In just a few icy days in February of 1939, approximately 500,000 refugees hiked from Spain to France, fleeing the invading army as their own side lost the Civil War. France, swamped with people they neither wanted nor were prepared to accommodate, panicked. Refugee families were separated and soldiers had to turn over their weapons as all were packed into hastily assembled concentration camps throughout the south of France. Conditions were terrible, and disease and hopelessness ran rampant behind the barbed wire. This was the Retirada.
Only a year later, France fell to Hitler’s forces, and the southern regions where the Spanish refugees settled were organized under the collaborationist Vichy regime. Primarily leftists, the Spanish Republicans were now seen as political opponents of the regime, and persecution increased. The concentration camps that were built to house the Spanish were used to collect Jews, Roma, and other undesirables. Over 9,000 Spanish refugees were sent to extermination camps in Nazi Germany, while many who remained in France were conscripted into force labor. However, most remained staunchly opposed to fascism, and many Spanish refugees of the Retirada filled the ranks of the French Resistance.
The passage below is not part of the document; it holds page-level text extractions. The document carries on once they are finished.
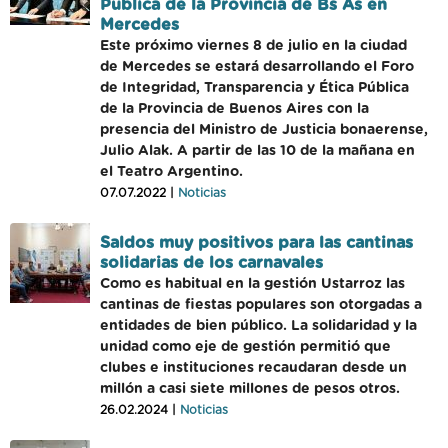
Pública de la Provincia de Bs As en
Mercedes
Este próximo viernes 8 de julio en la ciudad
de Mercedes se estará desarrollando el Foro
de Integridad, Transparencia y Ética Pública
de la Provincia de Buenos Aires con la
presencia del Ministro de Justicia bonaerense,
Julio Alak. A partir de las 10 de la mañana en
el Teatro Argentino.
07.07.2022 |
Noticias
Saldos muy positivos para las cantinas
solidarias de los carnavales
Como es habitual en la gestión Ustarroz las
cantinas de fiestas populares son otorgadas a
entidades de bien público. La solidaridad y la
unidad como eje de gestión permitió que
clubes e instituciones recaudaran desde un
millón a casi siete millones de pesos otros.
26.02.2024 |
Noticias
Still others joined the Free French Forces that would help liberate France in 1945.
Over 70 years later, the legacy of these refugees is largely forgotten outside of the southernmost parts of France, where their descendants remain and keep the memory of the Retirada alive. However, images of this period abound, reminding those who see them that despite the humiliation of defeat and difficulties of statelessness, the refugees of the Retirada refuse to be forgotten.